:: PROVIDED RECORDS ::
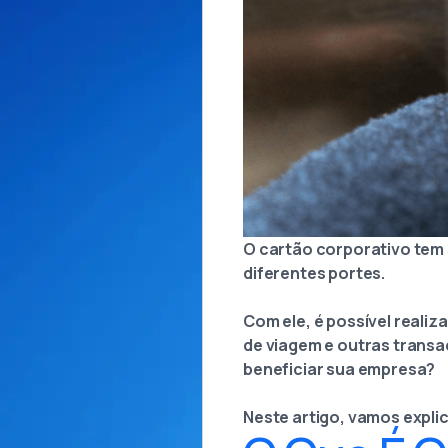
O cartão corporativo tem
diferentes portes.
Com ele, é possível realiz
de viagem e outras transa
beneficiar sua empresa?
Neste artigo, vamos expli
:::
:: PROVIDED RECORDS ::
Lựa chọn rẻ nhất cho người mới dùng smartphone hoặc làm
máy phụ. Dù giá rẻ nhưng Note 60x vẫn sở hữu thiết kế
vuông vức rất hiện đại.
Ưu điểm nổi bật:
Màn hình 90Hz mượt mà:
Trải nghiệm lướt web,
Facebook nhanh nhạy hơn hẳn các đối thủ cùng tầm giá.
:::
:: PROVIDED RECORDS ::
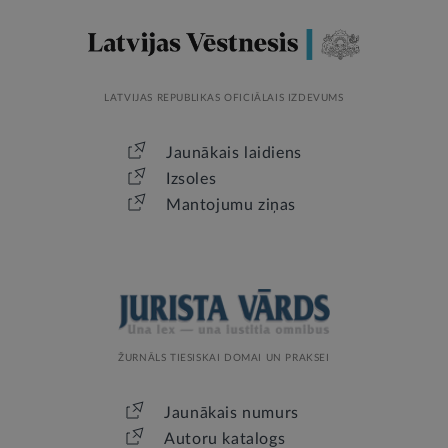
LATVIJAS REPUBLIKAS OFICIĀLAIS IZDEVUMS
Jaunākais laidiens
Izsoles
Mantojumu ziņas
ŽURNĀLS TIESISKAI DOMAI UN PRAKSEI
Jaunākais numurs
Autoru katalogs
:::
▶ **WHAT YOU HAVE TO DO**
From the records above, retype only the lines starting at the line that contains "LATVIJAS REPUBLIKAS OFICIĀLAIS IZDEVUMS" and ending at the line that contains "Autoru katalogs", both included.

▶ **TASK SOLUTION**
LATVIJAS REPUBLIKAS OFICIĀLAIS IZDEVUMS
Jaunākais laidiens
Izsoles
Mantojumu ziņas
ŽURNĀLS TIESISKAI DOMAI UN PRAKSEI
Jaunākais numurs
Autoru katalogs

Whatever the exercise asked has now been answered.